Optimal number of rows that can be process per batch: ChatGPT UI: 5–8 (Interactive, best for QA rounds)OpenAI API (scripted): 10–20 (Streamlined, token-limited). Finetuned batch model: 50–100 (Structured input/output required)

4. AI-Signal Auto-Resolver

4.1. Implementation Spec & Flow Diagram

The AI-Signal Auto-Resolver is a backend module that intercepts unresolved signal references in formulas, extrapolation models, or dynamic form generation. It uses fuzzy logic and AI (e.g., GPT-4-turbo) to match against the Signal Registry, propose new signals if needed, and route them for approval or insertion in draft mode.

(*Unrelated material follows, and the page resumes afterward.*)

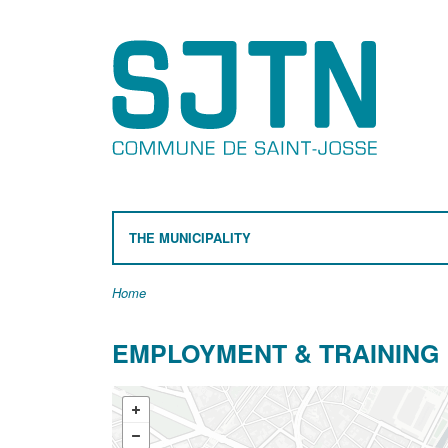
THE MUNICIPALITY
Home
EMPLOYMENT & TRAINING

This feature reduces developer friction, prevents broken references, and creates a human-AI loop for expanding ZAYAZ’s signal intelligence.

Functional Goals

Detect missing signal references during validation or compilation.
Match unresolved names against registered signals.
Suggest best matches or propose a new signal with inferred metadata.
Log all resolver events for traceability and learning.
Route proposed signals to admin dashboard for approval.

4.2. System Components

Signal Resolver Core

Triggered by any module parsing a formula, rule, or form field.
Intercepts unknown signal_name.
Queries Signal Registry for best match candidates.
Ranks matches using vector similarity (e.g., pg_trgm, embeddings, or GPT).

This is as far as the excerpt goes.